**Task brief**
The entries that follow are to be duplicated in full, character for character.

Saved data entries:
<<<<
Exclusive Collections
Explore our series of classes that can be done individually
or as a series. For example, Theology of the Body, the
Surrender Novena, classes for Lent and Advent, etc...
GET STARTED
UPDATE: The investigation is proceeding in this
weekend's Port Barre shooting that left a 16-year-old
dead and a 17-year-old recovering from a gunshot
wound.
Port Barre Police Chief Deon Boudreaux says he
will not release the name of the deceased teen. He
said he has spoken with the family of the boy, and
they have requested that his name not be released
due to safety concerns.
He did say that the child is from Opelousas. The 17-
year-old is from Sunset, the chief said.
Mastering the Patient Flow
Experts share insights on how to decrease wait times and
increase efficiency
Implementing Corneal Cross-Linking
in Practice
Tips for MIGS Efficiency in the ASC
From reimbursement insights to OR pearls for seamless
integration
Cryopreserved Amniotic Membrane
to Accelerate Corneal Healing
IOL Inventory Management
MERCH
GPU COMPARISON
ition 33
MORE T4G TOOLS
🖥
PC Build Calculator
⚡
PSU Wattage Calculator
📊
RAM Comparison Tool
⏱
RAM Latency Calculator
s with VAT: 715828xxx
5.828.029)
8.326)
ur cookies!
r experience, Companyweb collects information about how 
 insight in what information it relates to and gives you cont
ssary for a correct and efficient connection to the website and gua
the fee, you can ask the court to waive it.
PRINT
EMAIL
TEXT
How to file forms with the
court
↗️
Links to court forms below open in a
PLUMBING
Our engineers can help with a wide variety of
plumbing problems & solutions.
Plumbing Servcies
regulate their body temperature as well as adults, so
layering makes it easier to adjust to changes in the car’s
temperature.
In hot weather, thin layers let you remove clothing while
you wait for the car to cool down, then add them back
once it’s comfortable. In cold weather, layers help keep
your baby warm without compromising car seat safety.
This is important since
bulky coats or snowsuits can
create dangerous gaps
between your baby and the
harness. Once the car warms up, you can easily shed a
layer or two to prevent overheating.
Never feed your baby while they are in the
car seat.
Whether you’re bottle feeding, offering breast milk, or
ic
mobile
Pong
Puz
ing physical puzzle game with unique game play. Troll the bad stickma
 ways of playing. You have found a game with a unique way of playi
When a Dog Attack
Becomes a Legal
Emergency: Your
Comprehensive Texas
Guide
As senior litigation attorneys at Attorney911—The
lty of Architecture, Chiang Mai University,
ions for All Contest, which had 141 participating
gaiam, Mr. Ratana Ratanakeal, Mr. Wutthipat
>>>>
**Output of the exercise**
Exclusive Collections
Explore our series of classes that can be done individually
or as a series. For example, Theology of the Body, the
Surrender Novena, classes for Lent and Advent, etc...
GET STARTED
UPDATE: The investigation is proceeding in this
weekend's Port Barre shooting that left a 16-year-old
dead and a 17-year-old recovering from a gunshot
wound.
Port Barre Police Chief Deon Boudreaux says he
will not release the name of the deceased teen. He
said he has spoken with the family of the boy, and
they have requested that his name not be released
due to safety concerns.
He did say that the child is from Opelousas. The 17-
year-old is from Sunset, the chief said.
Mastering the Patient Flow
Experts share insights on how to decrease wait times and
increase efficiency
Implementing Corneal Cross-Linking
in Practice
Tips for MIGS Efficiency in the ASC
From reimbursement insights to OR pearls for seamless
integration
Cryopreserved Amniotic Membrane
to Accelerate Corneal Healing
IOL Inventory Management
MERCH
GPU COMPARISON
ition 33
MORE T4G TOOLS
🖥
PC Build Calculator
⚡
PSU Wattage Calculator
📊
RAM Comparison Tool
⏱
RAM Latency Calculator
s with VAT: 715828xxx
5.828.029)
8.326)
ur cookies!
r experience, Companyweb collects information about how 
 insight in what information it relates to and gives you cont
ssary for a correct and efficient connection to the website and gua
the fee, you can ask the court to waive it.
PRINT
EMAIL
TEXT
How to file forms with the
court
↗️
Links to court forms below open in a
PLUMBING
Our engineers can help with a wide variety of
plumbing problems & solutions.
Plumbing Servcies
regulate their body temperature as well as adults, so
layering makes it easier to adjust to changes in the car’s
temperature.
In hot weather, thin layers let you remove clothing while
you wait for the car to cool down, then add them back
once it’s comfortable. In cold weather, layers help keep
your baby warm without compromising car seat safety.
This is important since
bulky coats or snowsuits can
create dangerous gaps
between your baby and the
harness. Once the car warms up, you can easily shed a
layer or two to prevent overheating.
Never feed your baby while they are in the
car seat.
Whether you’re bottle feeding, offering breast milk, or
ic
mobile
Pong
Puz
ing physical puzzle game with unique game play. Troll the bad stickma
 ways of playing. You have found a game with a unique way of playi
When a Dog Attack
Becomes a Legal
Emergency: Your
Comprehensive Texas
Guide
As senior litigation attorneys at Attorney911—The
lty of Architecture, Chiang Mai University,
ions for All Contest, which had 141 participating
gaiam, Mr. Ratana Ratanakeal, Mr. Wutthipat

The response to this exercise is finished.